Crouching next to her, I slip my hands under her arms and drag her backward. The pain in my chest is unbelievable. White dots dance in front of my eyes like angry insects. I still haven’t taken a breath, but the time is close. I take the stairs one at a time, dragging Julianne upward and sitting down heavily after each exertion. One step, two steps, three steps…
I hear Charlie coughing behind me. She takes hold of my collar, trying to help me, pulling when I pull.
Four steps, five steps…
We reach the kitchen and Julianne’s head bounces off the floor as I set her down. I’ll apologize later. Hauling her over my shoulder, I roar in pain, and totter down the hallway. Charlie is ahead of me.
What is the trigger? A timer or a thermostat, the central heating, a refrigerator, the security lights?
“Run, Charlie. Run!”
When did it grow dark outside? Police cars fill the street with flashing lights. I don’t stop this time. I scream one word, over and over. I cross the road, dodge the cars and get to the far end of the street before my knees buckle and Julianne falls onto the muddy grass.

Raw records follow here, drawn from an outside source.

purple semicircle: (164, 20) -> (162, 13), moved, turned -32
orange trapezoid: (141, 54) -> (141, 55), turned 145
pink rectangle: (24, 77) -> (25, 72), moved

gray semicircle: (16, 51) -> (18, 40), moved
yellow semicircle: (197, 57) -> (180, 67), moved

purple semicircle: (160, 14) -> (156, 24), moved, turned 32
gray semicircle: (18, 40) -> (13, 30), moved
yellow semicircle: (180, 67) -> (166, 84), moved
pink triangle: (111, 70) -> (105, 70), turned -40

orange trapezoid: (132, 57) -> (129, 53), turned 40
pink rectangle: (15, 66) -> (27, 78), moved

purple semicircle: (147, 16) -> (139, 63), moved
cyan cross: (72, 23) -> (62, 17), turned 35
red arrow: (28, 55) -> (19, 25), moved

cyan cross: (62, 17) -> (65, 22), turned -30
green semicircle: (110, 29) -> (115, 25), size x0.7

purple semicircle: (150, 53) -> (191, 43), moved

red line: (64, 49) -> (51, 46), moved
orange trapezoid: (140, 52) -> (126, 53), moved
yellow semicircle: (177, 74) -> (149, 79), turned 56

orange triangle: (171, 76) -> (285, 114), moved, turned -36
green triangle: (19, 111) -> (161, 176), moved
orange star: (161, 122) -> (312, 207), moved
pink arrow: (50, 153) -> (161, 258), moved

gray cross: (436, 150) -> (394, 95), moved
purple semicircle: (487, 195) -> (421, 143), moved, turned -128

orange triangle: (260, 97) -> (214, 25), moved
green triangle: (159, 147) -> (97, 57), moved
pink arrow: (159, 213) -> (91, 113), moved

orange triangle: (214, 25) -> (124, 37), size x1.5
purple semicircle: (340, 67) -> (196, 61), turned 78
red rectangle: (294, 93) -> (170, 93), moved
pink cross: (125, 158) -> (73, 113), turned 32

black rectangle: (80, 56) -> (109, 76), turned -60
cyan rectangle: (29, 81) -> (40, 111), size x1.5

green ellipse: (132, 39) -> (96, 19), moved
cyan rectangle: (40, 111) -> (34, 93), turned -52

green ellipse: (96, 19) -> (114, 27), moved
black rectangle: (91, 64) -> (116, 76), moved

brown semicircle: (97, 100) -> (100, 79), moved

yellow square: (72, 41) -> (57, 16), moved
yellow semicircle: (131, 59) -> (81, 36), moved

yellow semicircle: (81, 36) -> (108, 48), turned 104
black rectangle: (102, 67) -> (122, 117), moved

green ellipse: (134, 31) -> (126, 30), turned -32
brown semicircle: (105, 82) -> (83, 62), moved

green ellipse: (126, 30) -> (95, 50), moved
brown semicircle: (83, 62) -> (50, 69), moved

I kneel beside her.
Her eyes are open. The blast begins as a tiny spark in the midst of her deep brown irises. The sound arrives a split second later, along with the shock wave. Charlie is thrown backward. I try to shield them both. There is no orange ball like you see in the movies, only a cloud of smoke and dust. Debris rains down and I feel the warm breath of fire drying the sweat on my neck.
The blackened van lies upside down in the middle of the street. Chunks of roofing and ribbons of gutters are draped over trees. Rubble and splintered wood covers the road.
Charlie sits up and looks at the desolation. The note is still stuck to her forehead, blackened at the edges, but still legible. I pull her against my chest, holding her close. At the same time, my fingers close around the yellow square of paper and crush it within my fist.
Epilogue
The nightmares of my recent past still see me running— escaping the same monsters and rabid dogs and Neanderthal second-row forward— but now they seem more real. Jock says it is a side effect of the levodopa, my new medication.
The dosage has halved in the past two months. He says I must be under less stress. What a comedian!